#### [Exercise brief]
Starting at the top of the data and ending with the line that holds "Task: Click on", transcribe each line exactly; include both ends.

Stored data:

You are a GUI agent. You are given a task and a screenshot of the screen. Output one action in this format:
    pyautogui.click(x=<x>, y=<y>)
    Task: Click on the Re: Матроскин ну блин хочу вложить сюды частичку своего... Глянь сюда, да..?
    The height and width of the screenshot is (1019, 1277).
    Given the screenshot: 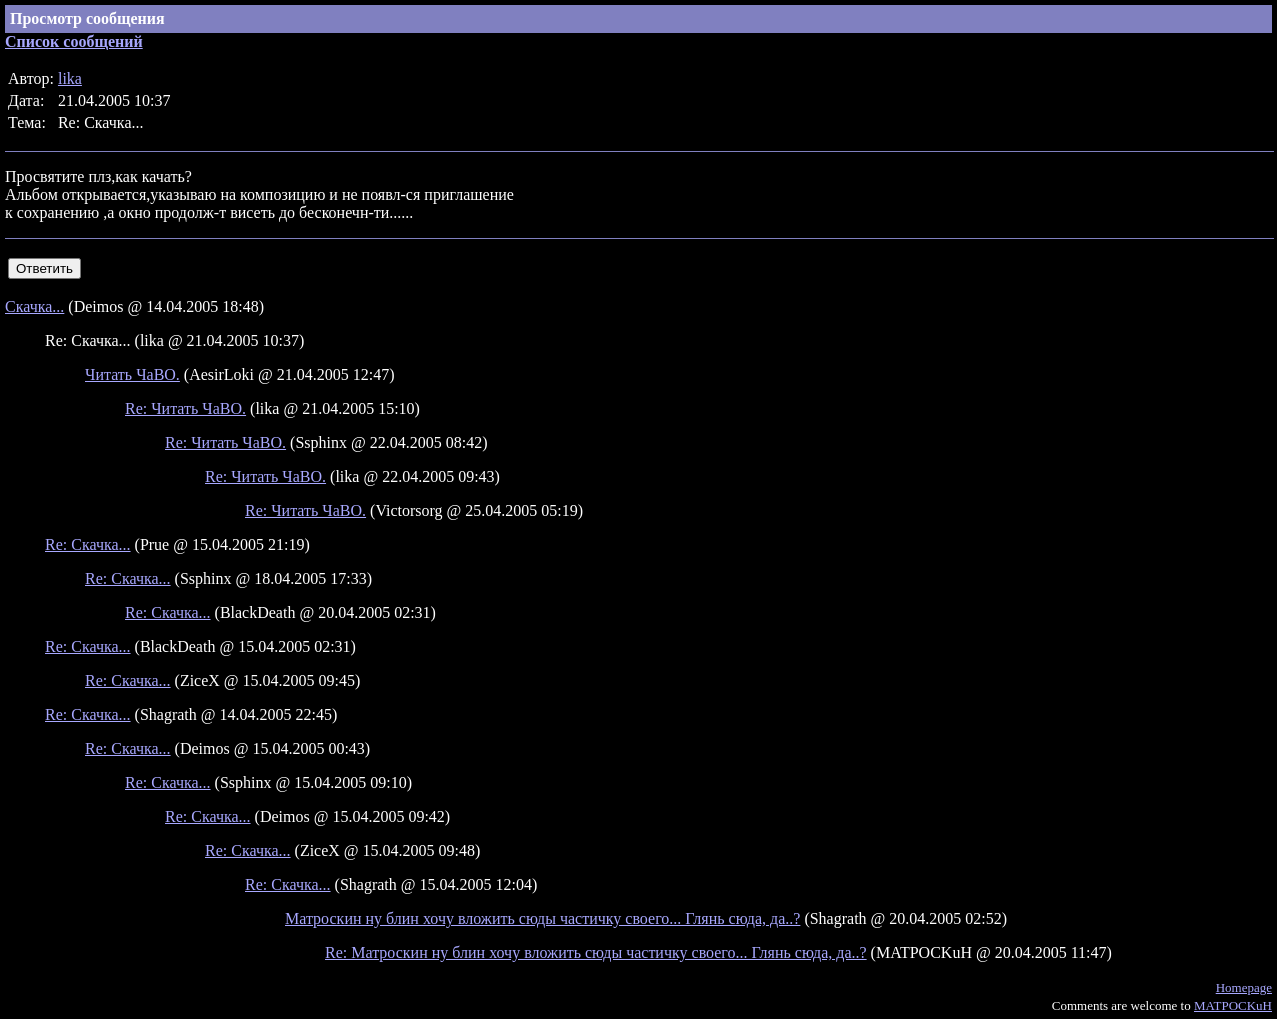 What is the action you would take?
    pyautogui.click(x=596, y=952)
    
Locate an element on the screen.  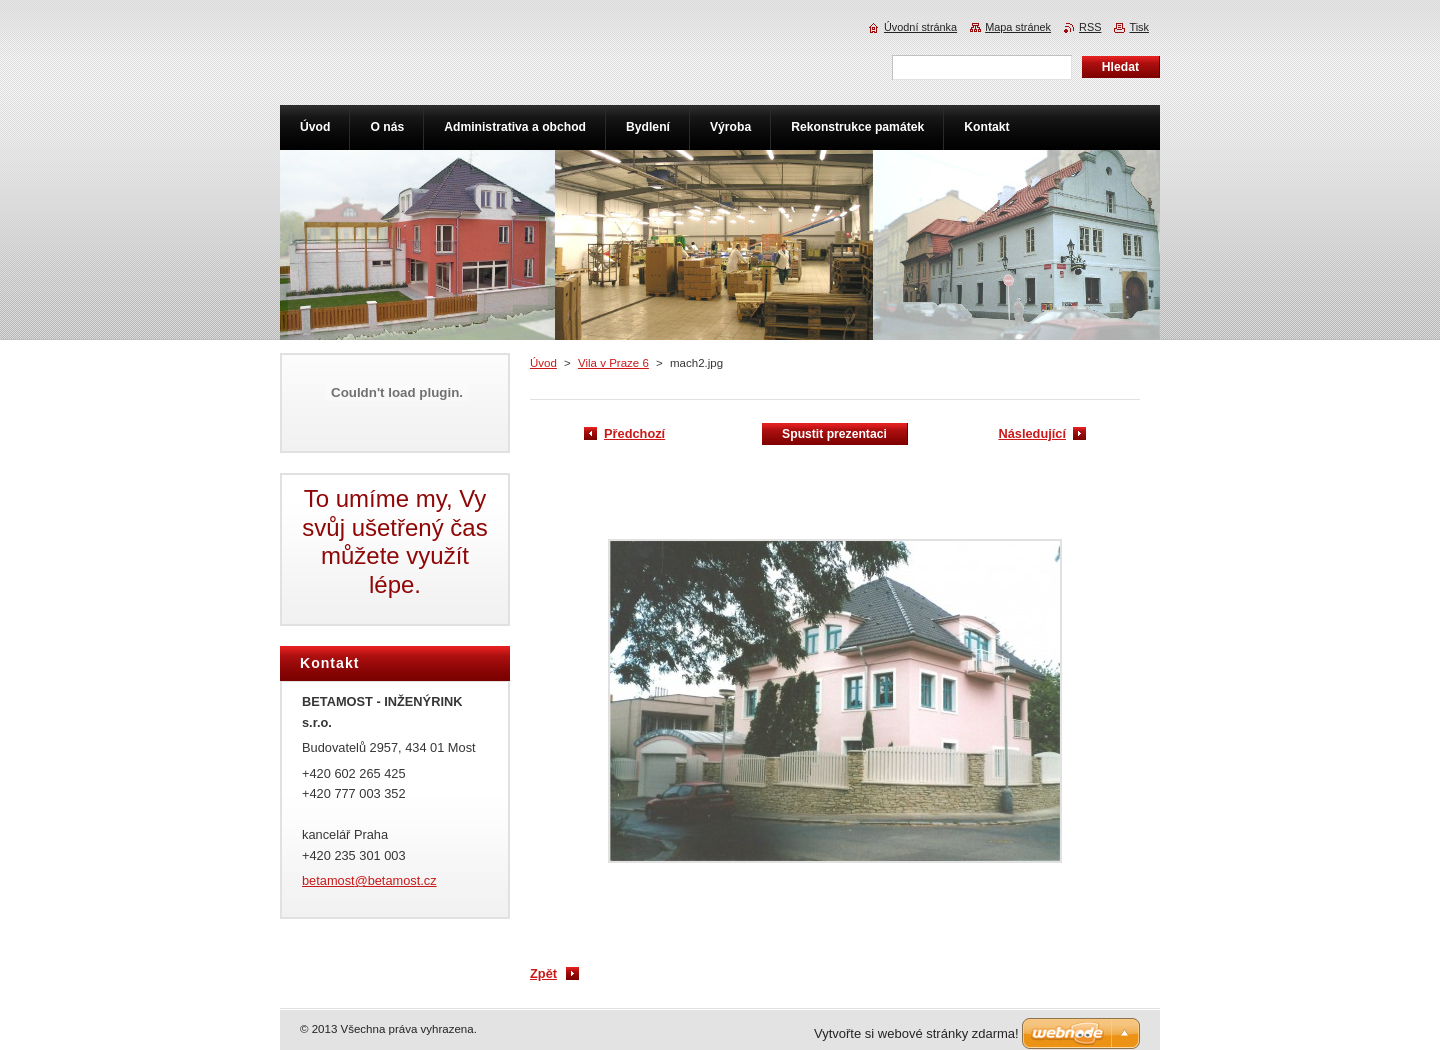
Mapa stránek is located at coordinates (1018, 27).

#### [Response]
You are a GUI agent. You are given a task and a screenshot of the screen. Output one action in this format:
    pyautogui.click(x=<x>, y=<y>)
    Task: Click on the Re: Матроскин ну блин хочу вложить сюды частичку своего... Глянь сюда, да..?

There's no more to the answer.